WORK TO BE COMPLETED: Restate the entries word for word and skip every image.

EXCERPTED RECORDS:
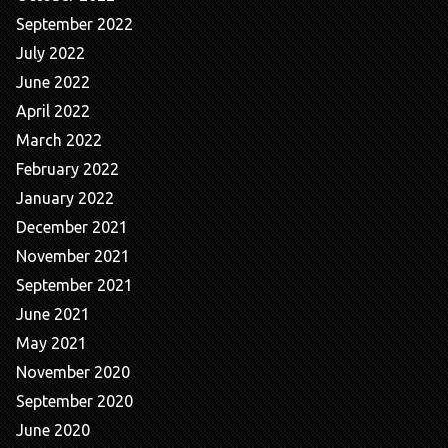
September 2022
July 2022
June 2022
April 2022
March 2022
February 2022
January 2022
December 2021
November 2021
September 2021
June 2021
May 2021
November 2020
September 2020
June 2020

PROBLEM SOLUTION:
September 2022
July 2022
June 2022
April 2022
March 2022
February 2022
January 2022
December 2021
November 2021
September 2021
June 2021
May 2021
November 2020
September 2020
June 2020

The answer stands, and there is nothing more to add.